April 28, 2012  1:42am


Erica Hunt

April 19, 2012  10:31pm

Our 3 daughters attend a public school in the urban neighborhood we moved into 10 years ago. Our eldest is finishing up 6th grade this spring. They have always been very much in the cultural minority. The friendships, experiences and yes, the challenges, have enriched our family's faith and allowed the girls to experience the Kingdom in a unique way. We talk about being salt and light...about hope. We spend a lot of time praying for peace in the homes and hearts of classmates. I believe families need to make the best choice for them, but I wonder how many Christians might be influenced by fear in this decision process. Our girls are healthy in every way - they are not suffering emotionally or spiritually from their school environment. We very much believe the diversity and broadened view has actually strengthened them in some exciting ways.

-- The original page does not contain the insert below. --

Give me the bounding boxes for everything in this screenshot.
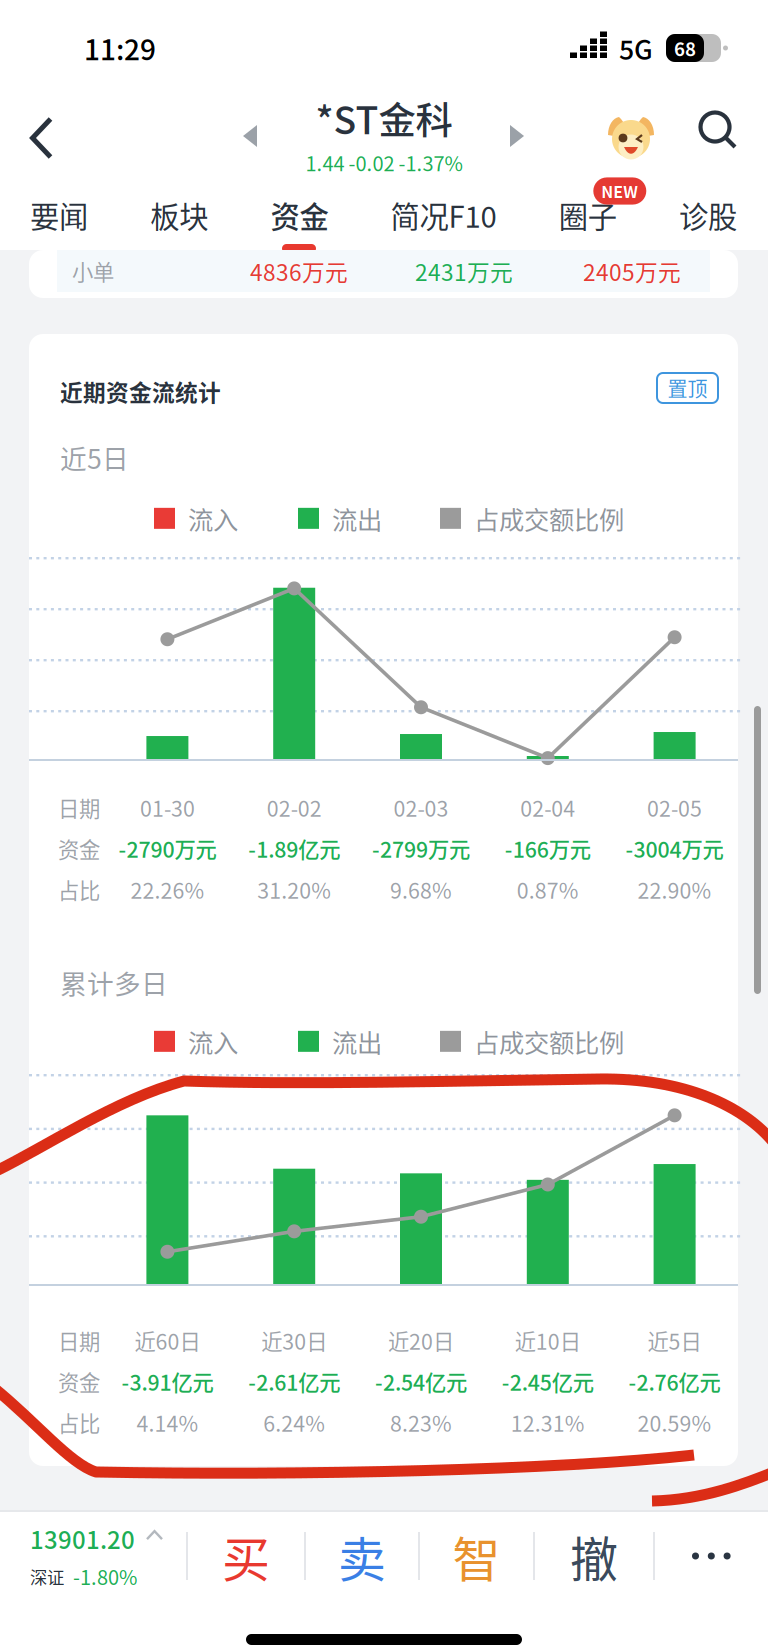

God is good, all the time, everywhere!

Corey Widmer

April 19, 2012  3:41pm

In response to Ted Hewlett's comment: "Children are to nurture, not for sending into potentially harmful situations as deputy missionaries." The nurturing of our children does not exclude mission; indeed, the gospel necessities it. If while nurturing my child I do not give her a sense of her new call in Christ to participate as a citizen in his sometimes dangerous Kingdom, into what worldview am I nurturing her? If we are seeking to model our parenting on God's own perfect role as parent, then consider that God the Father sent his own Son into a"potentially harmful situation as a deputy missionary."

Annie Kirkby

April 15, 2012  10:51am

There may be an unforseen educational benefit for these families. At least for the family in California, their children will have a huge advantage when seeking admission at the University of California, which places a premium on "Excellence in the Local Context". My high-school senior son was turned down at all 4 of the UC campuses he applied to this year, and I'm sort of wishing we had sent him to a different kind of high school.

Pia Hugo

April 13, 2012  1:21pm

I've been a public HS teacher here in L.A. for 15 years. My 3 kids all went to public schools in the area and are highly intelligent and educated (my youngest is currently studying at Cornell U. on a scholarship) while loving God with all their hearts, souls, minds and spirits. Over the years, they've learned what to embrace, reject, and keep pondering on--based on what they've been taught--and they are, what I like to call, Christian critical thinkers. I also work with the local youth pastors in my area, bringing unsaved and saved kids regularly to their churches, while mentoring them at school as the Christian Club adviser. While my administrators remain quite hostile to Christian activities being conducted on campus, the other Christian teachers and I have found ways to work around them. If not for parents, teachers and pastors who believe in supporting their local public schools--like the ones in this article--so many more students in my area would be utterly lost and hopeless.